* **DIRECTIONS**: Only the lines below starting at the one that contains "Pantelleria Egadi e Pelagie" and ending at the one that contains "Prezzo iscritti TCI" are to be reproduced, exactly and with both ends kept.

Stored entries
-------

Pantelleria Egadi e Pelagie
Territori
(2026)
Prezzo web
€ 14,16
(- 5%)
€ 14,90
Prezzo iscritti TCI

-------

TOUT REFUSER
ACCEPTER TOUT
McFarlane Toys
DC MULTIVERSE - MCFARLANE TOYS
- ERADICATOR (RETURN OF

-------

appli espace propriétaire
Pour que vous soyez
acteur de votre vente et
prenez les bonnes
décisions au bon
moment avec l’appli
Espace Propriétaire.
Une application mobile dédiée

-------

* **ANSWER TO THIS PROBLEM**:
Pantelleria Egadi e Pelagie
Territori
(2026)
Prezzo web
€ 14,16
(- 5%)
€ 14,90
Prezzo iscritti TCI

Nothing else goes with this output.